> **SOURCE DATA**:
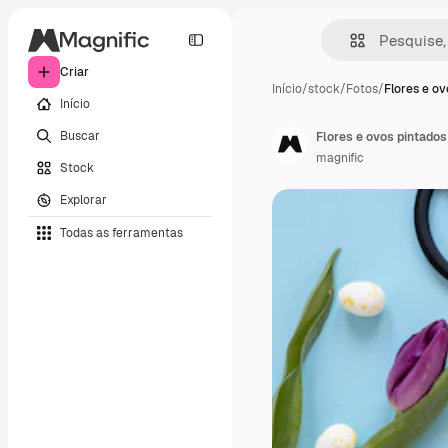
Criar
Início
/
stock
/
Fotos
/
Flores e ov
Início
Buscar
Flores e ovos pintados
magnific
Stock
Explorar
Todas as ferramentas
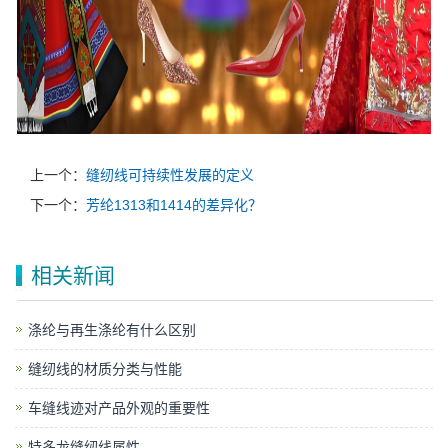
上一个：
缝纫线可持续性发展的定义
下一个：
芳纶1313和1414的差异化？
相关新闻
涤纶与再生涤纶有什么区别
缝纫线的材质分类与性能
车缝线迹对产品外观的重要性
特多龙缝纫线属性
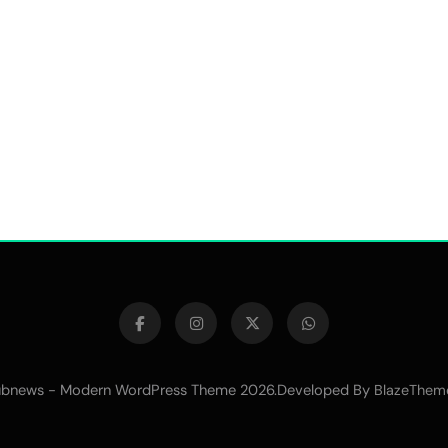
bnews - Modern WordPress Theme 2026.Developed By
BlazeThem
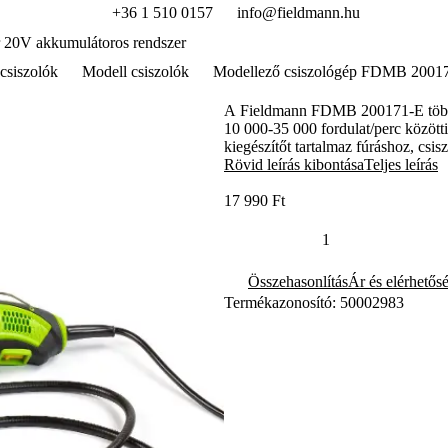
+36 1 510 0157
info@fieldmann.hu
 20V akkumulátoros rendszer
csiszolók
Modell csiszolók
Modellező csiszológép FDMB 2001
A Fieldmann FDMB 200171-E többfu
10 000-35 000 fordulat/perc között
kiegészítőt tartalmaz fúráshoz, csi
kezelhetőséget biztosít.
Rövid leírás kibontása
Teljes leírás
17 990 Ft
Összehasonlítás
Ár és elérhetős
Termékazonosító: 50002983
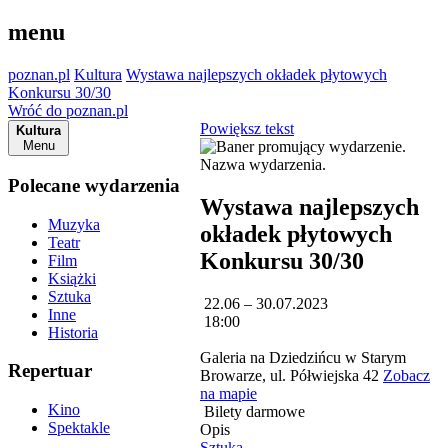
menu
poznan.pl
Kultura
Wystawa najlepszych okładek płytowych
Konkursu 30/30
Wróć do poznan.pl
Powiększ tekst
Kultura
Menu
Polecane wydarzenia
Wystawa najlepszych
Muzyka
okładek płytowych
Teatr
Konkursu 30/30
Film
Książki
Sztuka
22.06 – 30.07.2023
Inne
18:00
Historia
Galeria na Dziedzińcu w Starym
Repertuar
Browarze, ul. Półwiejska 42
Zobacz
na mapie
Kino
Bilety darmowe
Spektakle
Opis
Sztuka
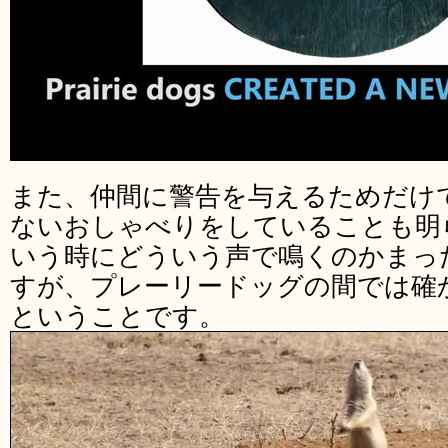
また、仲間に警告を与えるためだけ
ないおしゃべりをしていることも明
いう時にどういう声で鳴くのかまっ
すが、プレーリードッグの間では確
ということです。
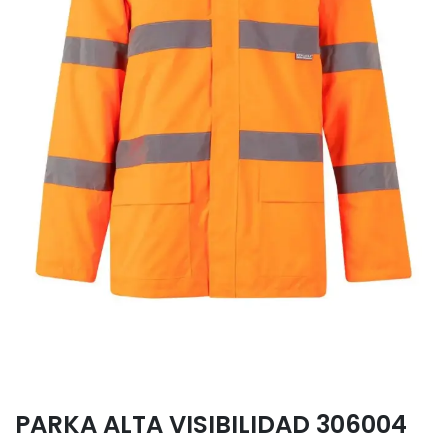
PARKA ALTA VISIBILIDAD 306004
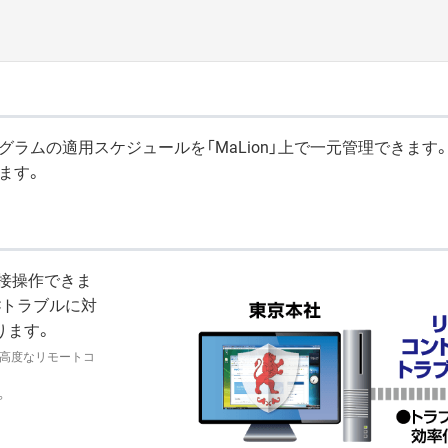
ログラムの適用スケジュールを「MaLion」上で一元管理できます。
ます。
接操作できま
Cトラブルに対
ります。
り高度なリモートコ
。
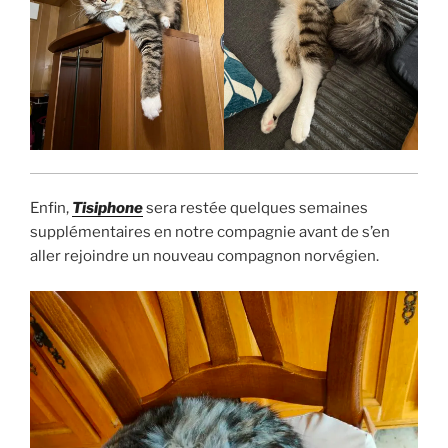
Enfin,
Tisiphone
sera restée quelques semaines
supplémentaires en notre compagnie avant de s’en
aller rejoindre un nouveau compagnon norvégien.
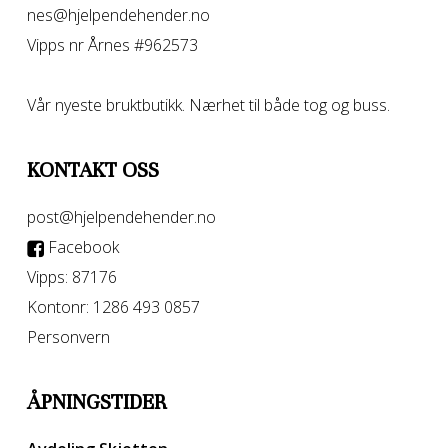
nes@hjelpendehender.no
Vipps nr Årnes #962573
Vår nyeste bruktbutikk. Nærhet til både tog og buss.
KONTAKT OSS
post@hjelpendehender.no
Facebook
Vipps: 87176
Kontonr: 1286 493 0857
Personvern
ÅPNINGSTIDER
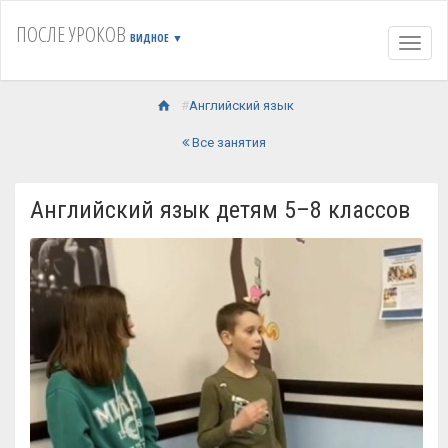
ПОСЛЕ УРОКОВ
ВИДНОЕ
▼
Навиг
Английский язык
Все занятия
Английский язык детям 5–8 классов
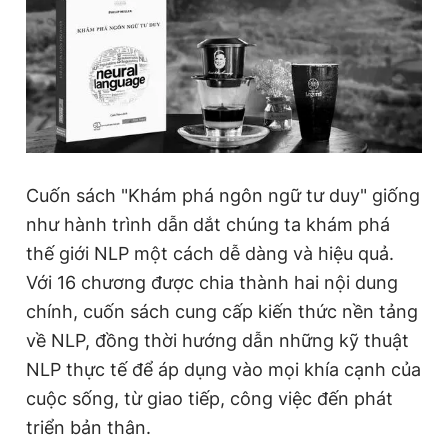
Cuốn sách "Khám phá ngôn ngữ tư duy" giống
như hành trình dẫn
dắt chúng ta khám phá
thế giới NLP một cách dễ dàng và hiệu quả.
Với 16 chương được chia thành hai nội dung
chính, cuốn sách cung cấp kiến thức nền tảng
về NLP, đồng thời hướng dẫn những kỹ thuật
NLP thực tế để áp dụng vào mọi khía cạnh của
cuộc sống, từ giao tiếp, công việc đến phát
triển bản thân.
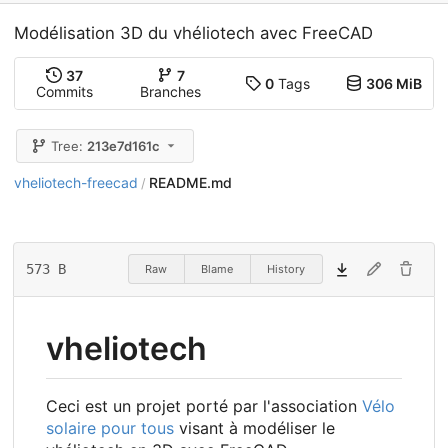
Modélisation 3D du vhéliotech avec FreeCAD
37
7
0
Tags
306 MiB
Commits
Branches
Tree:
213e7d161c
vheliotech-freecad
README.md
/
573 B
Raw
Blame
History
vheliotech
Ceci est un projet porté par l'association
Vélo
solaire pour tous
visant à modéliser le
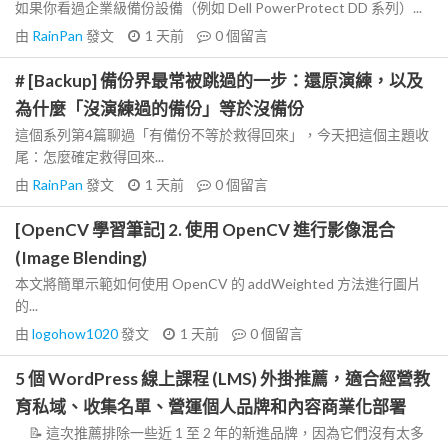
如果你看過企業級備份設備（例如 Dell PowerProtect DD 系列）...
由
RainPan
發文
1 天前
0
個留言
# [Backup] 備份界最常被跳過的一步：還原演練，以及
為什麼「沒演練過的備份」等於沒備份
這個系列第4篇聊過「有備份不等於救得回來」，今天把這個主題收
尾：怎麼確定救得回來...
由
RainPan
發文
1 天前
0
個留言
[OpenCV 學習筆記] 2. 使用 OpenCV 進行影像混合
(Image Blending)
本文將簡單示範如何使用 OpenCV 的 addWeighted 方法進行圖片
的...
由
logohow1020
發文
1 天前
0
個留言
5 個 WordPress 線上課程 (LMS) 外掛推薦，適合經營教
育私域、收集名單、營運個人品牌和內容商業化部署
📝 這次推薦排除一些近 1 至 2 年的新進品牌，因為它們沒有太多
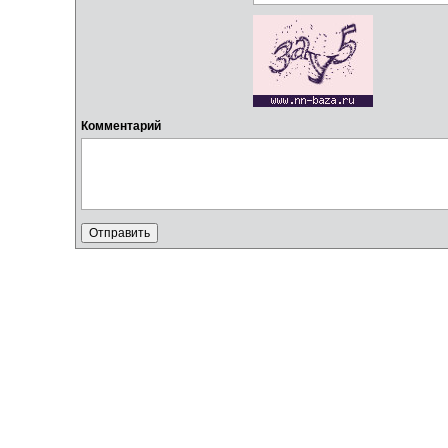
Комментарий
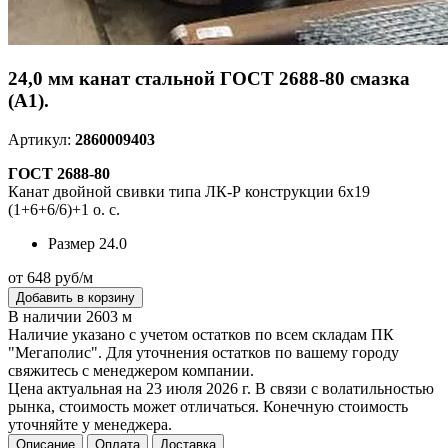
24,0 мм канат стальной ГОСТ 2688-80 смазка
(А1).
Артикул:
2860009403
ГОСТ 2688-80
Канат двойной свивки типа ЛК-Р конструкции 6х19
(1+6+6/6)+1 о. с.
Размер
24.0
от 648 руб/м
Добавить в корзину
В наличии 2603 м
Наличие указано с учетом остатков по всем складам ПК
"Мегаполис". Для уточнения остатков по вашему городу
свяжитесь с менеджером компании.
Цена актуальная на 23 июля 2026 г. В связи с волатильностью
рынка, стоимость может отличаться. Конечную стоимость
уточняйте у менеджера.
Описание
Оплата
Доставка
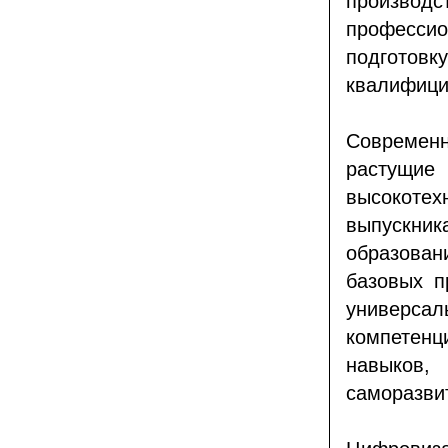
произво
професси
подгото
квалифици
Современ
расту
высокоте
выпускник
образова
базовых п
универс
компетен
навыков
саморазви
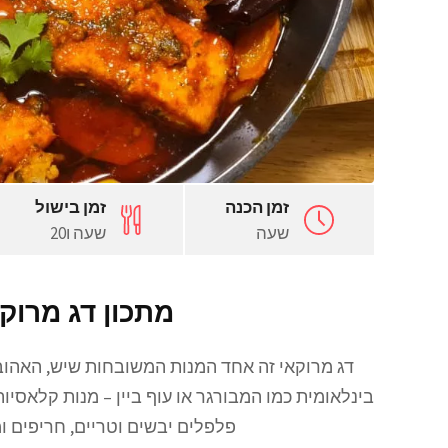
זמן הכנה
זמן בישול
שעה
שעה ו20
מתכון דג מרוקא
דג מרוקאי זה אחד המנות המשובחות שיש, האהובו
בינלאומית כמו המבורגר או עוף ביין – מנות קלאסי
פלפלים יבשים וטריים, חריפים ומת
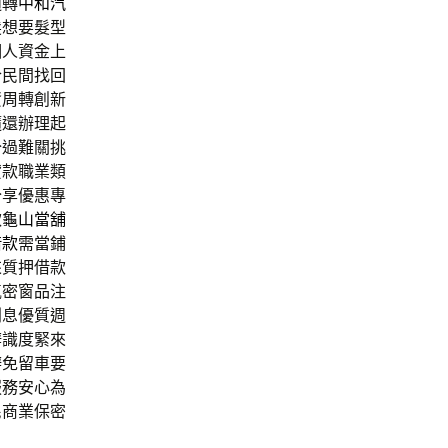
週轉
中和汽
髮
想要髮型
個人資金上
合民間找回
資周轉創新
隨還辦理起
分過難關挑
貸款職業類
分享優惠專
款
龜山當舖
借款
需當鋪
來質押借款
氣密窗品注
利息優質週
辨識度緊來
辦免留車要
服務安心為
民商業保密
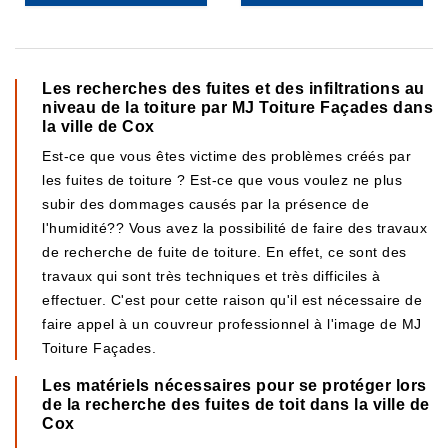
Les recherches des fuites et des infiltrations au
niveau de la toiture par MJ Toiture Façades dans
la ville de Cox
Est-ce que vous êtes victime des problèmes créés par
les fuites de toiture ? Est-ce que vous voulez ne plus
subir des dommages causés par la présence de
l'humidité?? Vous avez la possibilité de faire des travaux
de recherche de fuite de toiture. En effet, ce sont des
travaux qui sont très techniques et très difficiles à
effectuer. C'est pour cette raison qu'il est nécessaire de
faire appel à un couvreur professionnel à l'image de MJ
Toiture Façades.
Les matériels nécessaires pour se protéger lors
de la recherche des fuites de toit dans la ville de
Cox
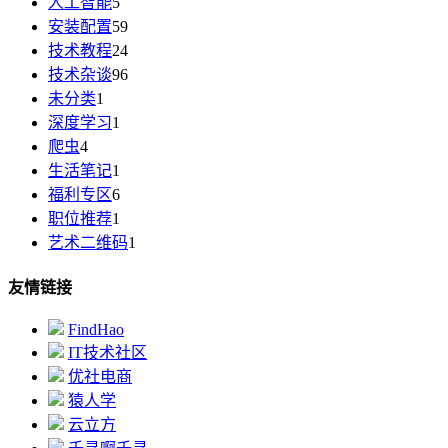
人工智能
5
安装配置
59
技术教程
24
技术杂谈
96
未分类
1
深度学习
1
爬虫
4
生活笔记
1
福利专区
6
职位推荐
1
艺术二维码
1
友情链接
FindHao
IT技术社区
优社电商
猿人学
云立方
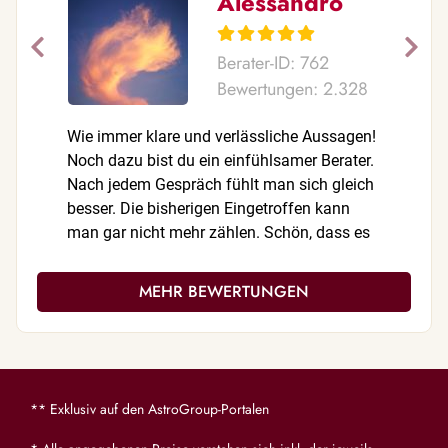
Alessandro
Berater-ID: 762
Bewertungen: 2.328
Wie immer klare und verlässliche Aussagen!
Herzliche
Noch dazu bist du ein einfühlsamer Berater.
verlässli
Nach jedem Gespräch fühlt man sich gleich
hörst ged
besser. Die bisherigen Eingetroffen kann
positiven
man gar nicht mehr zählen. Schön, dass es
Vertrauen
dich gibt!
wertvoll 
in heraus
MEHR BEWERTUNGEN
** Exklusiv auf den AstroGroup-Portalen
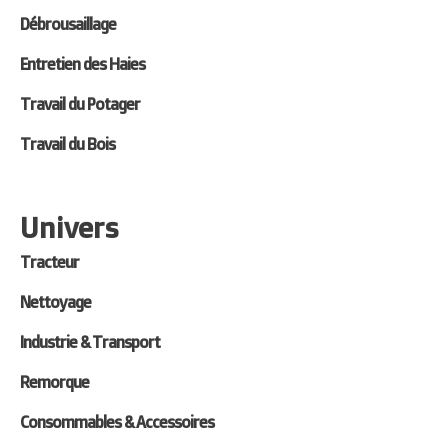
Débrousaillage
Entretien des Haies
Travail du Potager
Travail du Bois
Univers
Tracteur
Nettoyage
Industrie & Transport
Remorque
Consommables & Accessoires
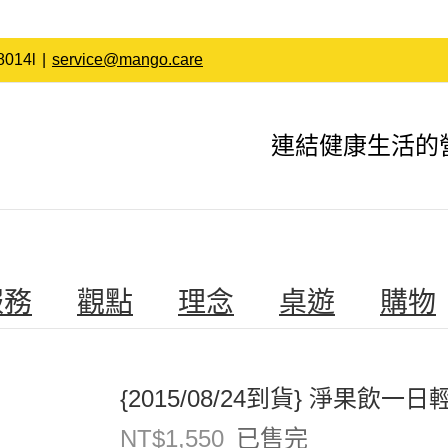
014l
|
service@mango.care
連結健康生活的
服務
觀點
理念
桌遊
購物
{2015/08/24到貨} 淨果飲一
NT$
1,550
已售完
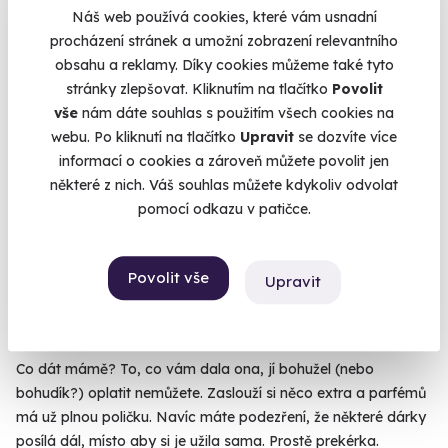
Náš web používá cookies, které vám usnadní
procházení stránek a umožní zobrazení relevantního
9.8
(43)
obsahu a reklamy. Díky cookies můžeme také tyto
stránky zlepšovat. Kliknutím na tlačítko
Povolit
Mushing: Jízda na psím spřežení
vše
nám dáte souhlas s použitím všech cookies na
Na sněhu i na blátě, na saních nebo na kolech.
webu. Po kliknutí na tlačítko
Upravit
se dozvíte více
informací o cookies a zároveň můžete povolit jen
Dolní Dvůr (Krkonoše)
některé z nich. Váš souhlas můžete kdykoliv odvolat
(+ 2 další lokality)
pomocí odkazu v patičce.
3 600 Kč
Povolit vše
Upravit
Zobrazit zážitky na mapě
Co dát mámě? To, co vám dala ona, jí bohužel (nebo
bohudík?) oplatit nemůžete. Zaslouží si něco extra a parfémů
má už plnou poličku. Navíc máte podezření, že některé dárky
posílá dál, místo aby si je užila sama. Prostě prekérka.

> **YOUR OBJECTIVE**: Filter the preceding entries down to the lines with "язык".

> **ANSWER TO THIS TASK**:
Английский язык
Английский язык детям 5–8 классов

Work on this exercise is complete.